Zou Hongliang, Yang Fan, Yin Zhijian
School of Communications and Electronics, Jiangxi Science and Technology Normal University, Nanchang 330003, China.
School of Communications and Electronics, Jiangxi Science and Technology Normal University, Nanchang 330003, China.
Biophys Chem. 2022 Feb;281:106717. doi: 10.1016/j.bpc.2021.106717. Epub 2021 Nov 14.
DNase I hypersensitive sites (DHSs) is important for identifying the location of gene regulatory elements, such as promoters, enhancers, silencers, and so on. Thus, it is crucial for discriminating DHSs from non-DHSs. Although some traditional methods, such as Southern blots and DNase-seq technique, have the ability to identify DHSs, these approaches are time-consuming, laborious, and expensive. To address these issues, researchers paid their attention on computational approaches. Therefore, in this study, we developed a novel predictor called iDHS-DT to identify DHSs. In this predictor, the DNA sequences were firstly denoted by physicochemical properties (PC) of DNA dinucleotide and trinucleotide. Then, three different descriptors, including auto-covariance, cross-covariance, and discrete wavelet transform were used to collect related features from the PC matrix. Next, the least absolute shrinkage and selection operator (LASSO) algorithm was employed to remove these irrelevant and redundant features. Finally, these selected features were fed into support vector machine (SVM) for distinguishing DHSs from non-DHSs. The proposed method achieved 97.64% and 98.22% classification accuracy on dataset S and S, respectively. Compared with the existing predictors, our proposed model has significantly improvement in classification performance. Experimental results demonstrated that the proposed method is powerful in identifying DHSs.
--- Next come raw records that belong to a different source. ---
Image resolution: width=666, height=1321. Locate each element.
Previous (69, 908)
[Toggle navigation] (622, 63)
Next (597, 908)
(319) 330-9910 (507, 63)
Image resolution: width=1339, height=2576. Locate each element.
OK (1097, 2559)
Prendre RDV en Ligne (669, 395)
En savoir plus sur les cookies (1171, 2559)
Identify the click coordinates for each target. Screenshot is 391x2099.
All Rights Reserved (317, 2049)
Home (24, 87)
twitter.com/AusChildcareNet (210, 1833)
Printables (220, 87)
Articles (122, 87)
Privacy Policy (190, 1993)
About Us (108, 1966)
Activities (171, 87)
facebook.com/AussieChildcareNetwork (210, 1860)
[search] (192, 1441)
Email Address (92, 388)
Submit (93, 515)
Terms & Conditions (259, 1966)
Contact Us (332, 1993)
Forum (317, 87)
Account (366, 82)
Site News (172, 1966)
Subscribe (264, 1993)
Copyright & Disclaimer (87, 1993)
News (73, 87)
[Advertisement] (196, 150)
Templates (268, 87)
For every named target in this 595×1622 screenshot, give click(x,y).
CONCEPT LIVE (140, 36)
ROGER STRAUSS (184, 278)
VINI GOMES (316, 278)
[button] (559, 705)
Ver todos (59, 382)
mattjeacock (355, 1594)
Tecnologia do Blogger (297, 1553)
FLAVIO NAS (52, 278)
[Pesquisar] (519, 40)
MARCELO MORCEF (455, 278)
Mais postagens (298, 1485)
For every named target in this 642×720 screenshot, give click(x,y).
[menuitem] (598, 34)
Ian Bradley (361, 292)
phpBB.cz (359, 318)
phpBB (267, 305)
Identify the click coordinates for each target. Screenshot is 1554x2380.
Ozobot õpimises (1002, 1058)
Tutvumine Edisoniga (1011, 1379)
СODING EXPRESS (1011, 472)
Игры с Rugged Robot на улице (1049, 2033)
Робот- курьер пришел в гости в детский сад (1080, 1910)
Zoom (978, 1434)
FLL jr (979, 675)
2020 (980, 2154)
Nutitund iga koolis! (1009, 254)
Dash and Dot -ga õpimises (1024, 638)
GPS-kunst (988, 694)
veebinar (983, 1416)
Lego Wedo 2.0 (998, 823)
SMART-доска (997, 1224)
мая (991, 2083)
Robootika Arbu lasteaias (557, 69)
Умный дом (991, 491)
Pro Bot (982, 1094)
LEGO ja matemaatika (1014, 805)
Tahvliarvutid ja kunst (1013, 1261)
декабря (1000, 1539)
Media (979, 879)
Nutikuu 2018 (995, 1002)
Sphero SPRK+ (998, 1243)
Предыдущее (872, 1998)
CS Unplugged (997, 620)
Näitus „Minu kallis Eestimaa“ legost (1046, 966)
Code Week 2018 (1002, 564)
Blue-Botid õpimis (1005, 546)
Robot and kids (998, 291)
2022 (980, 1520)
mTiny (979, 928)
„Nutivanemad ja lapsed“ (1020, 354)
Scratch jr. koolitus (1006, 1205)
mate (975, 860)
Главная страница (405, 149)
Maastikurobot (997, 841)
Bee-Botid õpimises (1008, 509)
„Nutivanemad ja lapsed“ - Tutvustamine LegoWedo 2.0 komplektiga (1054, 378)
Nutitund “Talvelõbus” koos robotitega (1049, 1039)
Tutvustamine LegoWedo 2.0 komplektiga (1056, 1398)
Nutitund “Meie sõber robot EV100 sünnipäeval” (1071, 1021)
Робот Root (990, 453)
脱氧核糖核酸酶I超敏位点(DHSs)对于识别基因调控元件的位置很重要,如启动子、增强子、沉默子等。因此,区分DHSs和非DHSs至关重要。尽管一些传统方法,如Southern印迹法和DNase-seq技术,有能力识别DHSs,但这些方法耗时、费力且昂贵。为了解决这些问题,研究人员将注意力转向了计算方法。因此,在本研究中,我们开发了一种名为iDHS-DT的新型预测器来识别DHSs。在这个预测器中,DNA序列首先由DNA二核苷酸和三核苷酸的物理化学性质(PC)表示。然后,使用三种不同的描述符,包括自协方差、互协方差和离散小波变换,从PC矩阵中收集相关特征。接下来,采用最小绝对收缩和选择算子(LASSO)算法去除这些不相关和冗余的特征。最后,将这些选定的特征输入支持向量机(SVM)以区分DHSs和非DHSs。所提出的方法在数据集S和S上分别达到了97.64%和98.22%的分类准确率。与现有的预测器相比,我们提出的模型在分类性能上有显著提高。实验结果表明,所提出的方法在识别DHSs方面很强大。